"Let me explain: or why a programmer needs a mathematician." A book about how not to be bored in math lectures

    TL; DR A small book about mathematics for programmers. Electronic and paper version of the link .

    I have been teaching at universities for 9 years. During this time, students have changed. My subjective impression - a modern freshman appreciates his time much more strongly. In the conditions of free attendance, even excellent students should be sure that a particular lecture will bring them benefits comparable to 1.5 hours on Kaggle or Coursera. It seems that the availability of guaranteed qualitative explanations already kills the classic lecture format.. Therefore, the second lecture of the course for many lecturers usually takes place in front of a significantly smaller audience. In a smaller audience, students have a larger maneuver for questions, and the most frequent question that I heard on pairs in algorithms and discretes is “Why?”.

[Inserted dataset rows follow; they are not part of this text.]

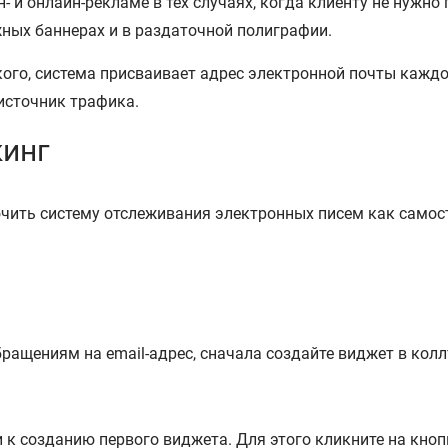
 и онлайн-рекламе в тех случаях, когда клиенту не нужно 
ных баннерах и в раздаточной полиграфии.
ского, система присваивает адрес электронной почты каж
источник трафика.
кинг
ить систему отслеживания электронных писем как самост
бращениям на email-адрес, сначала создайте виджет в колл
к созданию первого виджета. Для этого кликните на кноп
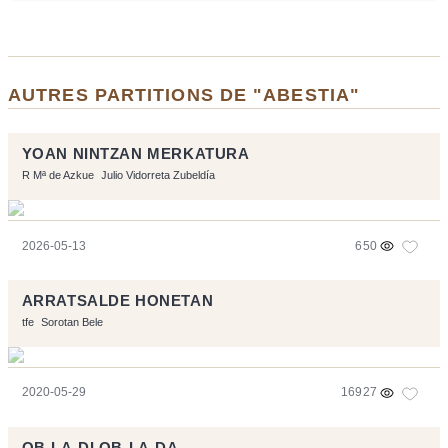
AUTRES PARTITIONS DE "ABESTIA"
YOAN NINTZAN MERKATURA
R Mª de Azkue
Julio Vidorreta Zubeldía
2026-05-13
650
ARRATSALDE HONETAN
tfe
Sorotan Bele
2020-05-29
16927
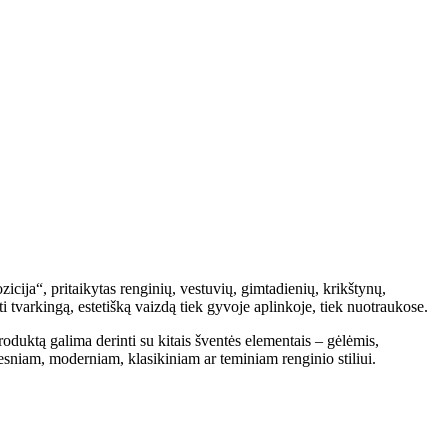
icija“, pritaikytas renginių, vestuvių, gimtadienių, krikštynų,
ti tvarkingą, estetišką vaizdą tiek gyvoje aplinkoje, tiek nuotraukose.
roduktą galima derinti su kitais šventės elementais – gėlėmis,
esniam, moderniam, klasikiniam ar teminiam renginio stiliui.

    Why combinatorial formulas? What is the catch of all these conditional probabilities, which are usually explained on baskets and balls? Why multiply matrices? And why are inverse matrices necessary? Well, ok, here's the search in width, and what?

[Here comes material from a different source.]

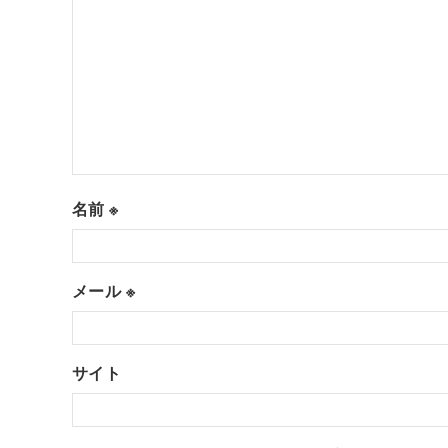
名前
※
メール
※
サイト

    Not to say that during my own IT-students I received distinct answers to all these questions. But experience in companies of completely different types partially brought me closer to understanding. On my own pairs, I try to give examples not on cats, to build not obvious analogies, and generally somehow bring the industry closer to mathematics. At the same time, the total audience of all my occupations over the years hardly passed for 1000 people. So I came up with a bunch of explanations and a book with examples for programmers.

    Below I give a little fragment. You can get a book in paper or electronic form,by clicking on the link . Feedback is welcome! They drove.

    Moscow skating rinks


    Moscow. It's winter, not very cold, sunny. Sunday morning. You have passed the test or even the exam on linear algebra, and you have your own skates. What else is needed for happiness?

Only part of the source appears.